A Claro tem demonstrado grande interesse em parcerias com fintechs para oferecer vários serviços financeiros. Ela já lançou o SmartCred em parceria com o banco Inbursa, de propriedade de Carlos Slim, principal acionista da América Movil, controladora da operadora.
A Vivo não fica atrás. Ela também tem uma operação de crédito com o Vivo Money, o primeiro passo da empresa no mercado de serviços financeiros. Com isso, o cliente pode conseguir um empréstimo de R$ 1 mil a R$ 30 mil totalmente de forma digital. Mas essa é uma das áreas onde a operadora quer avançar rapidamente.

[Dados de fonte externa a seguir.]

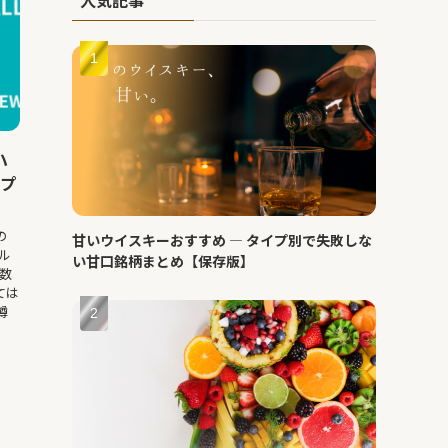
ハ
沢プ
の
甘いウイスキーおすすめ ― タイプ別で失敗しな
ル
い甘口銘柄まとめ【保存版】
数
ては
樽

Além de ser um mercado promissor, o interesse das teles na área financeira ficou mais evidente pelo acelerado processo de digitalização nessa área ocorrido durante a pandemia. Nesse período, aproximadamente 60 milhões de brasileiros receberam o auxílio emergencial através de apps e do site desenvolvido pela Caixa Econômica Federal, o que lhes deu uma proximidade com a tecnologia. Para os executivos das telcos, esse é um processo importante que fica como legado.
Soma-se a isso o fato de que aproximadamente 45 milhões de pessoas no país estão na conta dos chamados desbancarizados. Desses, cerca de 60% têm celular com acesso à internet e podem se transformar em clientes das teles em contas de baixo custo.
Em um estudo realizado para apontar as tendências no mercado de telecom europeu em 2025, na era 5G, o IDC considera que as teles se transformarão em parte integrante da cadeia de criação digital, renovando seus negócios e operações. A consultoria estima que isso irá mudá-las internamente (como elas operam suas redes e como inovam) mas também como elas desenvolvem e vendem novos serviços, como se envolvem e dão suporte aos clientes e como se posicionam dentro de um complexo ecossistema para lidar com oportunidades tanto nas áreas B2B quanto B2C.